Новосибирский театр «На Левом берегу» представил премьеру комедии «Банкрут» Александра Островского — первую постановку нового главрежа Сергея Миронова, возглавившего труппу в начале сезона. Он не поступился ни одной репликой из пьесы классика, но и не добавил к ней эстетических изысков. Подобное сценическое решение — хороший подарок для старшеклассников, которым лень читать пьесы Островского.

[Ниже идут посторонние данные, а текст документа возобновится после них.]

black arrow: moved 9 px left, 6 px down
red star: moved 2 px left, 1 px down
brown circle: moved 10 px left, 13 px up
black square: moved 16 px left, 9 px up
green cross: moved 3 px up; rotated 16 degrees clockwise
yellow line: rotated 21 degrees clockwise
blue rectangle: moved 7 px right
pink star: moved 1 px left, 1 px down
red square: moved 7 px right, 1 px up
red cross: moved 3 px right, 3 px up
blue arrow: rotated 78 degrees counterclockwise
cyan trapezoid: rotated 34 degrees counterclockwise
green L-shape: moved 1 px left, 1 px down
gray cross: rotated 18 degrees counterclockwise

В смысле соответствия замыслу драматурга, поставившего беспощадный диагноз русскому купечеству, спектакль театра «На Левом берегу» вполне удался — публике явили результат того, во что превращают человека животные инстинкты. Например, Юлия Храмченко в образе агрессивной и неуклюжей Липочки, непрерывно вопящей «Хочу мужа!», — клинический образец половой психопатии. Способная актриса, подчиняясь воле режиссера, сыграла роль без каких–либо полутонов и оттенков. Владимир Беляев предстал предельно лапидарным Самсоном Силычем, Валентина Беляева воплотилась в тупоголовую кудахчащую мамашу–наседку, малоподвижная Елена Богатырева, игравшая ключницу Фоминичну, и вовсе походила на декоративную куклу–грелку, которыми обычно накрывают самовары. Стряпчий Сысой Псоич (актер Валерий Бирюков) пребывает в одной и той же пришибленно–ссутуленной позе да суетливо кушает водочку. Подобная система образов не предполагает их развития, потому нелепыми воспринимались псевдопсихологические замирания и паузы.

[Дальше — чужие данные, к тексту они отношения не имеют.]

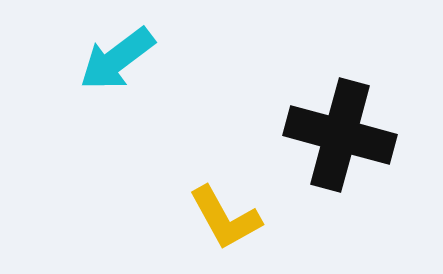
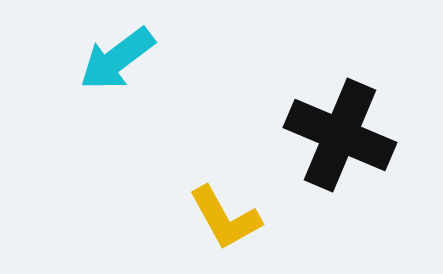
black cross: rotated 8 degrees clockwise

Тем не менее новая версия «Банкрута» отнюдь не антихудожественна и не бессмысленна. Концентрацию человеческого убожества значительно облагородила музыка Анатолия Дериева. Он сочинил удивительно щемящую вальсовую тему, звучавшую на протяжении спектакля в разных вариациях и инструментовках и намекавшую на то, что где–то над этой рефлекторной жизнью царят красота, любовь и нежность. И даже самые отпетые негодяи томятся в их отсутствие, а потому внезапно прерывают свои мелочные интриги и затягивают, как умеют, романсы. В «Банкруте» звучит масса прекрасных русских городских романсов. Самый, пожалуй, пронзительный его фрагмент тот, где Ольга Сибиркина, играющая сваху–пройдоху, выводит «У церкви стояла карета, там пышная свадьба была...», страдая обо всех неравных браках на Руси. Живое пение — прием, конечно, не оригинальный, давно отработанный, но в этом случае он настолько уместен и действен, что режиссеру хочется крикнуть «браво!» за вкус и чувствительность.